Conocer las promesas de Dios, los mandatos e instrucciones que nos enseñan cómo cumplir con sus leyes, mandatos y estatutos para lograr alcanzar las promesas de Dios, no determina que se cumplirán.
Tenemos que entender y aprender cómo hacer de nuestra vida un santuario para Dios, un lugar donde Él pueda habitar.
“Y harán un santuario para mí, y habitaré en medio de ellos.” Éxodo 25:8 (RVR1960)
Solo cuando Dios habita en nosotros podemos entender su dirección y caminar en su propósito.
Israel conoció, entendió y vio a Dios mismo manifestarse en forma de nube, rayos, truenos y fuego. Sin embargo, aun viendo su poder, su corazón se desvió hacia otros ídolos.
Esto nos deja una enseñanza muy clara:
Conocer es bueno y necesario, pero aplicar es vital e indispensable para que las promesas se cumplan.
“Puedes alimentarte de la palabra, pero si tu vida no agrada a Dios, el conocimiento por sí solo no te llevará a la promesa”. - Dilo de parte de Dios
Muchas veces buscamos aprender más, escuchar más enseñanzas y adquirir más conocimiento. Pero cuando la palabra de Dios nos confronta, nos reta o nos incomoda, porque nos saca de nuestra zona de confort, preferimos evitarla en lugar de aplicarla.
¿Por qué sucede esto?
Porque aplicar siempre requiere más sacrificio, más disciplina y más esfuerzo que simplemente conocer.
Por eso Dios no solo nos llama a escuchar su palabra, sino a obedecerla.
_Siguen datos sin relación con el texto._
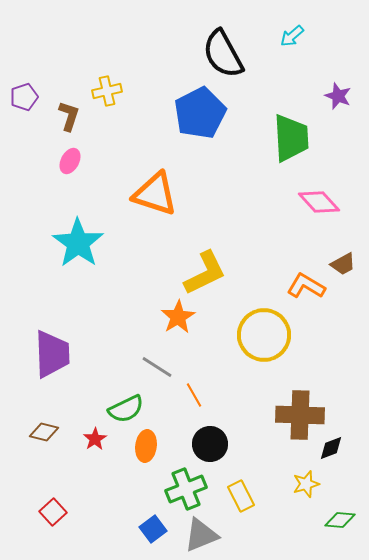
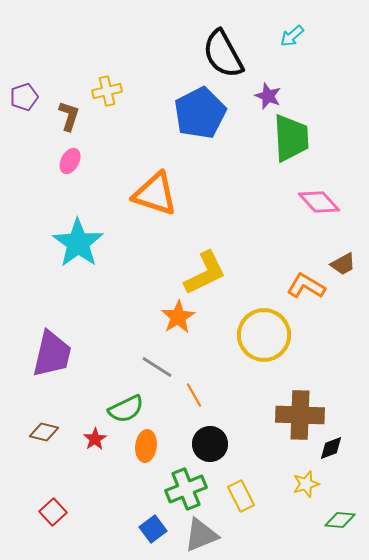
purple star: moved 70 px left
purple trapezoid: rotated 15 degrees clockwise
“Obedézcanme y cumplan con todos mis mandamientos; entonces ustedes serán mi pueblo y yo seré su Dios. Así cumpliré el juramento que hice a sus antepasados de darles una tierra donde abundan la leche y la miel, la cual ustedes tienen hoy.” Jeremías 11:4-5 (NVI)
Oración
Señor, ayúdame a no ser solo alguien que conoce tu palabra, sino alguien que la vive. Dame un corazón dispuesto a obedecer, incluso cuando tus instrucciones me confronten o me saquen de mi comodidad. Enséñame a aplicar lo que me has enseñado, para que mi vida sea un santuario donde tu presencia habite. Ayúdame a obedecer tus instrucciones para alcanzar tus promesas. En el nombre de Jesús. Amén.